Re: File monitor problem

From: Jan Kara <jack@suse.cz>
To: Amir Goldstein <amir73il@gmail.com>
Cc: Jan Kara <jack@suse.cz>, Matthew Wilcox <willy@infradead.org>,
	Mo Re Ra <more7.rev@gmail.com>,
	linux-fsdevel <linux-fsdevel@vger.kernel.org>,
	Wez Furlong <wez@fb.com>,
	Matthew Bobrowski <mbobrowski@mbobrowski.org>,
	Linux API <linux-api@vger.kernel.org>
Subject: Re: File monitor problem
Date: Tue, 7 Jan 2020 18:10:14 +0100	[thread overview]
Message-ID: <20200107171014.GI25547@quack2.suse.cz> (raw)
In-Reply-To: <CAOQ4uxjwy4_jWitzHc9hSaBJwVZM68xxJTub50ZfrtgFSZFH8A@mail.gmail.com>

On Tue 24-12-19 05:49:42, Amir Goldstein wrote:
> > > I can see the need for FAN_DIR_MODIFIED_WITH_NAME
> > > (stupid name, I know) - generated when something changed with names in a
> > > particular directory, reported with FID of the directory and the name
> > > inside that directory involved with the change. Directory watching
> > > application needs this to keep track of "names to check". Is the name
> > > useful with any other type of event? _SELF events cannot even sensibly have
> > > it so no discussion there as you mention below. Then we have OPEN, CLOSE,
> > > ACCESS, ATTRIB events. Do we have any use for names with those?
> > >
> >
> > The problem is that unlike dir fid, file fid cannot be reliably resolved
> > to path, that is the reason that I implemented  FAN_WITH_NAME
> > for events "possible on child" (see branch fanotify_name-wip).

Ok, but that seems to be a bit of an abuse, isn't it? Because with parent
fid + name you may reconstruct the path but you won't be able to reliably
identify the object where the operation happened? Even worse users can
mistakenly think that parent fid + name identify the object but that is
racy... This is exactly the kind of confusion I'd like to avoid with the
new API.

OTOH I understand that e.g. a file monitor may want to monitor CLOSE_WRITE
like you mention below just to record directory FID + name as something
that needs resyncing.

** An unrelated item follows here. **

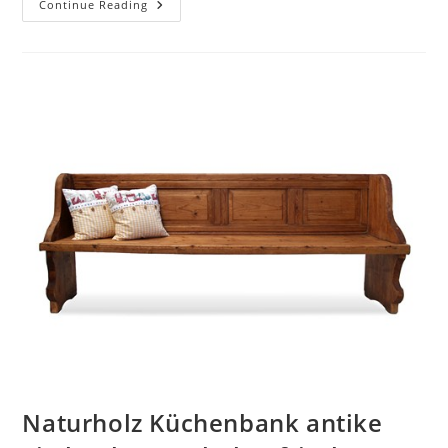
Continue Reading
Naturholz Küchenbank antike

So I agree that names in events other than directory
events are useful as well. And I also agree that for that usecase what you
propose would be fine.

> > A filesystem monitor typically needs to be notified on name changes and on
> > data/metadata modifications.
> >
> > So maybe add just two new event types:
> > FAN_DIR_MODIFY
> > FAN_CHILD_MODIFY
> >
> > Both those events are reported with name and allowed only with init flag
> > FAN_REPORT_FID_NAME.
> > User cannot filter FAN_DIR_MODIFY by part of create/delete/move.
> > User cannot filter FAN_CHILD_MODIFY by part of attrib/modify/close_write.
> 
> Nah, that won't do. I now remember discussing this with out in-house monitor
> team and they said they needed to filter out FAN_MODIFY because it was too
> noisy and rely on FAN_CLOSE_WRITE. And other may want open/access as
> well.

So for open/close/modify/read/attrib I don't see a need to obfuscate the
event type. They are already abstract enough so I don't see how they could
be easily misinterpretted. With directory events the potential for
"optimizations" that are subtly wrong is IMHO much bigger.

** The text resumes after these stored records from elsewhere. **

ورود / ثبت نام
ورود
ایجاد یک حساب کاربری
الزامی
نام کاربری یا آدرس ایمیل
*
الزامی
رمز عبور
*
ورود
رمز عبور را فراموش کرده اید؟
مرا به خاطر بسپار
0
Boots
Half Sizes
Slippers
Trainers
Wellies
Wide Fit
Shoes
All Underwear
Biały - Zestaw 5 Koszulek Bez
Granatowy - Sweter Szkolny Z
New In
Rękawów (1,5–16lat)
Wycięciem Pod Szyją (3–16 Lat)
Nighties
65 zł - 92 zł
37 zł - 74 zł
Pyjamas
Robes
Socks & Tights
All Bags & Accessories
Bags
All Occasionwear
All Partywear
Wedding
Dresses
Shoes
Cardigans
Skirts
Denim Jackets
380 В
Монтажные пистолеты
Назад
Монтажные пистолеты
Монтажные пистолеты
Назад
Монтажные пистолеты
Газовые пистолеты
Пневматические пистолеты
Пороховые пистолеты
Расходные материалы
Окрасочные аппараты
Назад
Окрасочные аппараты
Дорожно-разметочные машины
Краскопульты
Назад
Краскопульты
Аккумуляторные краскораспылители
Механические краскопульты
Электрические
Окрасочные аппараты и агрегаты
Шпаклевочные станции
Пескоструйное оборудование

> There is another weird way to obfuscate the event type.
> I am not sure if users will be less confused about it:
> Each event type belongs to a group (i.e. self, dirent, poss_on_child)
> User may set any event type in the mask (e.g. create|delete|open|close)
> When getting an event from event group A (e.g. create), all event types
> of that group will be reported (e.g. create|delete).
> 
> To put it another way:
> #define FAN_DIR_MODIFY (FAN_CREATE | FAN_MOVE | FAN_DELETE)
> 
> For example in fanotify_group_event_mask():
> if (event_with_name) {
>     if (marks_mask & test_mask & FAN_DIR_MODIFY)
>         test_mask |= marks_mask & FAN_DIR_MODIFY
> ...
> 
> Did somebody say over-engineering? ;)
> 
> TBH, I don't see how we can do event type obfuscation
> that is both usable and not confusing, because the concept is
> confusing. I understand the reasoning behind it, but I don't think
> that many users will.
> 
> I'm hoping that you can prove me wrong and find a way to simplify
> the API while retaining fair usability.

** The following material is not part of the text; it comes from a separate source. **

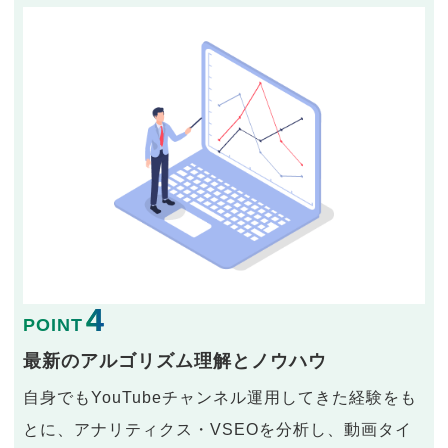
4
POINT
最新のアルゴリズム理解とノウハウ
自身でもYouTubeチャンネル運用してきた経験をも
とに、アナリティクス・VSEOを分析し、動画タイ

I was thinking about this. If I understand the problem right, depending on
the usecase we may need with each event some subset of 'object fid',
'directory fid', 'name in directory'. So what if we provided all these
three things in each event? Events will get somewhat bloated but it may be
bearable.

With this information we could reliably reconstruct (some) path (we always
have directory fid + name), we can reliably identify the object involved in
the change (we always have object fid). I'd still prefer if we obfuscated
directory events, without possibility of filtering based of
CREATE/DELETE/MOVE (i.e., just one FAN_DIR_MODIFY event for this fanotify
group) - actually I have hard time coming with a usecase where application
would care about one type of event and not the other one. The other events
remain as they are. What do you think?

								Honza
-- 
Jan Kara <jack@suse.com>
SUSE Labs, CR